The lesson in the Escobar case was: Do not push your own government or population too far or they will turn on you and invite the Americans in.
Full Circle
So, in looking at the situation in Mexico today, there are indeed cartel organizations that have been hit hard. Over the past few years, we have seen groups such as the Beltran Leyva Organization, the Arellano Felix Organization, the VCF and Los Zetas heavily damaged. Many of these groups, particularly the VCF, the Arellano Felix Organization and Los Zetas, have been forced to resort to other criminal activity such as kidnapping, extortion and human trafficking to fund their operations. However, they have not yet undertaken large-scale terrorist attacks. The VCF tiptoed along that line last year, with La Linea’s small-scale IED attacks, as did the Gulf cartel, but these groups were careful not to use IEDs that were too large, and La Linea never employed the huge IED it threatened to. In fact, the overall use of IEDs is down dramatically in 2011 compared to the same period last year — despite the fact that explosives are readily available in Mexico and the cartels have the demonstrated capability to manufacture and employ them.
It is also important to recognize that in the past couple of years, when the United States has become heavily interested in attacks linked to the Mexican cartels, the cartel figures believed to be responsible for these actions have been arrested or killed. This has happened in cases such as the March 2010 murders of three people with ties to the U.S. Consulate in Juarez, the September 2010 murder of David Hartley on Falcon Lake, the February 2011 murder of U.S. Immigration and Customs Enforcement Special Agent Jaime Zapata, and even the previously mentioned July 27 threats against U.S. interests in Juarez. This means that the chances of a cartel such as the VCF getting the United States directly involved without the cartel being directly impacted are probably quite slim. In other words, if the VCF attacks the U.S. Consulate in Juarez, it can expect to be targeted directly by the U.S. and Mexican governments, instead of the governments focusing on other cartel players in the city, such as the VCF’s rival, the Sinaloa Federation.

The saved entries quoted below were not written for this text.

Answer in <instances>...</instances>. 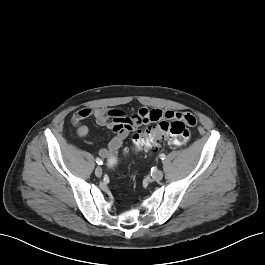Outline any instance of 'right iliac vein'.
<instances>
[{"label":"right iliac vein","instance_id":"63e3f726","mask_svg":"<svg viewBox=\"0 0 265 265\" xmlns=\"http://www.w3.org/2000/svg\"><path fill=\"white\" fill-rule=\"evenodd\" d=\"M95 175H96L97 177H101V175H102V169H101L100 167H97V168L95 169Z\"/></svg>","mask_w":265,"mask_h":265}]
</instances>
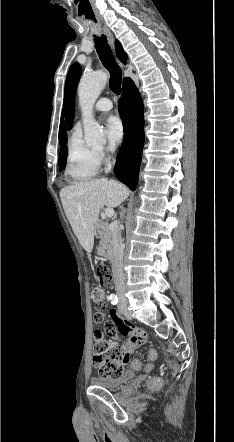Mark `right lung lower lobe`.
<instances>
[{
  "instance_id": "right-lung-lower-lobe-1",
  "label": "right lung lower lobe",
  "mask_w": 234,
  "mask_h": 442,
  "mask_svg": "<svg viewBox=\"0 0 234 442\" xmlns=\"http://www.w3.org/2000/svg\"><path fill=\"white\" fill-rule=\"evenodd\" d=\"M118 107L123 120L124 137L114 173L118 180L134 191L137 186L144 144V118L142 99L130 78L124 79Z\"/></svg>"
}]
</instances>
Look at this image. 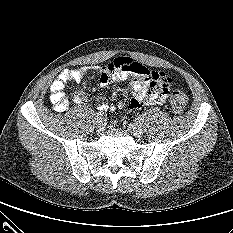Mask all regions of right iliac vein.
I'll use <instances>...</instances> for the list:
<instances>
[{"label":"right iliac vein","mask_w":233,"mask_h":233,"mask_svg":"<svg viewBox=\"0 0 233 233\" xmlns=\"http://www.w3.org/2000/svg\"><path fill=\"white\" fill-rule=\"evenodd\" d=\"M105 128V123L103 122V120H97L95 123V130L97 133H102L104 131Z\"/></svg>","instance_id":"obj_1"}]
</instances>
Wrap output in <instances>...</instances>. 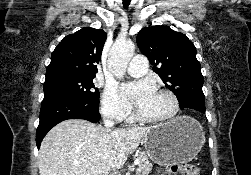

As noted in our last cartel update, we anticipate that in the coming months the Mexican government campaign against Los Zetas will continue to impact that group, as will the attacks against Los Zetas by the Gulf cartel and its criminal allies. We also anticipate that the aforementioned Sinaloa pressure against the VCF in Juarez will not diminish. Nor will Mexican government pressure: We have seen reports that Luis Antonio Flores (also known as El Comen 2 or El Tarzan), El Diego’s replacement as the leader of La Linea, was arrested Aug. 16. However, we have seen nothing that would indicate that this pressure will cause these groups to lash out in the form of large-scale terrorist attacks like those associated with Pablo Escobar. Even when wounded, these Mexican organizations have shown that they seek to maintain the buffer protecting them from the full power of the U.S. government.